NOTES SUR LE BRUTUS.

I. Alienissimo reipublicæ tempore exstinctus. Cicéron avait été nommé augure en 700, proconsul de Cilicie en 702 ; il revint en 703, et arriva aux portes de Rome le 4 janvier 704. Hortensius mourut donc en 703, au moment où la guerre civile était près d’éclater entre César et Pompée.

Morte doluisse. Sophocle, dit-on, porta le deuil d’Euripide, son rival, qui mourut quelque temps avant lui.

II. Armis egere rempublicam, quæ didiceram ftractare. La république, tombée aux mains de César, ne reconnaissait plus d’autre empire que celui de la force. Les armes faisaient taire les lois, et tout, au sénat et devant les tribunaux, se décidait par la volonté d’un seul. Il n’y avait plus de place, dans un tel gouvernement, pour l’éloquence et pour le conseil. — On refusa d’entendre les défenseurs de la paix. Cicéron exprime le même regret dans son Discours sur le rappel de Marcellus, chap. 5 : « Pour moi, dit-il, dans le cours de nos dissensions, j’ai toujours pensé qu’il fallait s’occuper de la paix, et j’ai su avec douleur qu’on la rejetât, qu’on refusât même d’écouter ceux qui la réclamaient avec instance. »

III. Rerum nostrarum et communium…. casus.

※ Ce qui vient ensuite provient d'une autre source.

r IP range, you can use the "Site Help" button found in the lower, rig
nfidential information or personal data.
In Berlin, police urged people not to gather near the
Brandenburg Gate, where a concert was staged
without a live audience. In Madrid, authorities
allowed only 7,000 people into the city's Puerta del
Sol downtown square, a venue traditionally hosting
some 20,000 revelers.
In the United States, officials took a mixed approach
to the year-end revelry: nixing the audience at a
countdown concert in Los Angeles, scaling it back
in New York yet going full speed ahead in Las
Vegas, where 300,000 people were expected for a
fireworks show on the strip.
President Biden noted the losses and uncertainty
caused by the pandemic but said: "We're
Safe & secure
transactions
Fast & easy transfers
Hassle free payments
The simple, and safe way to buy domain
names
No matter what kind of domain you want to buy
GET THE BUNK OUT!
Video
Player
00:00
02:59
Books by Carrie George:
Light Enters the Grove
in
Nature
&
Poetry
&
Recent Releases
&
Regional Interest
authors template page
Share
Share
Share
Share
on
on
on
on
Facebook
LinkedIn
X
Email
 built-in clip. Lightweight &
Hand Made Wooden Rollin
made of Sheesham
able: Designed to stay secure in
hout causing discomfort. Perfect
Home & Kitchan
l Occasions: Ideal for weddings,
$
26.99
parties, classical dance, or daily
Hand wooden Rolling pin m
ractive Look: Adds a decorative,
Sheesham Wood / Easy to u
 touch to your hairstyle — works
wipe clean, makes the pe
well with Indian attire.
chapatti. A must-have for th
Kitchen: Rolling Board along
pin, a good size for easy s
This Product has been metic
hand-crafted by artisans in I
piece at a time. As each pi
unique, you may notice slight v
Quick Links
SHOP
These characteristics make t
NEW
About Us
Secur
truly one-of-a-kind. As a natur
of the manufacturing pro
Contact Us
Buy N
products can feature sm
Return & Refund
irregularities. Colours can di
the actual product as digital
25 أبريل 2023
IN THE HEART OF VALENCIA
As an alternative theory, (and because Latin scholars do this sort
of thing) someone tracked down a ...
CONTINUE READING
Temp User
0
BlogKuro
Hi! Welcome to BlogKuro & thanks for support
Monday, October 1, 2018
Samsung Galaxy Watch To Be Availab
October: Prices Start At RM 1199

Le désordre de sa fortune, les troubles excités dans Rome par Dolabella, son gendre, le divorce de sa fille Tullia, l’ingratitude de son frère Quintus et de son neveu, qui essayèrent de le noircir auprès de César, afin de se concilier les bonnes grâces du vainqueur ; enfin les dangers qu’il courut à Brindes de la part d’Antoine, et les inquiétudes où il vécut pendant près d’un an, c’est-à-dire, jus-qu’au retour de César ; voilà pour nostrarum. La bataille de Pharsale et l’anéantissement de la république, voilà pour communium.

IV. Quanquam illud Hesiodeum laudatur a doctis. Hésiode, poème des Travaux et des Jours, vers 349 :

Εὐ δ’ἀποδοῦναι
Αὐτῷ τῷ μέτρῳ, καὶ λώιον, αἵκε δύνηαι.

Cicéron cite la même maxime, de Officiis, livre I chap. 15.

IV. Nec enim ex novis, etc. Le malheur des temps l’a empêché de rien composer de nouveau. — Neque ex conditis. Ces mots paraissent désigner quelques anciens discours qui n’étaient pas achevés ; car on sait que Cicéron travaillait de nouveau ses discours après les avoir prononcés. — Aditus… obstructus est. Ce n’est pas sans doute qu’il fût dans l’impossibilité de revoir et de perfectionner les ouvrages dont il parle ; mais les maux de l’État ne lui laissaient point l’esprit assez libre. Cette explication est confirmée par une phrase du Livre II, chap. 1, de Officiis (atque utinam respublica stetisset ! etc.). Voyez ce passage.

V. Ut possis, rogo. Ernesti trouve plaisant qu’on prie un homme de pouvoir. Mais comment ne voit-il pas que, dans l’idée de celui qui parle, le pouvoir est tout à fait dépendant du vouloir, et que ceci n’est qu’une simple formule de politesse ?

Causam Dejotari. Brutus étant auprès de César, à Nicée en Bithynie (d’autres disent à Nice en Ligurie), l’an 706, défendit le roi de la Gallo-Grèce, Déjotarus, qui avait pris parti pour Pompée, et obtint son pardon. Deux ans plus tard, Cicéron défendit à Rome le même Déjotarus, accusé d’avoir voulu attenter à la vie de César, lorsque celui-ci était dans sen palais. Sur le Discours de Brutus, voyez les Lettres à Atticus, XII, I ; et Tacite, Dialogue sur les Orateurs, chap. 21.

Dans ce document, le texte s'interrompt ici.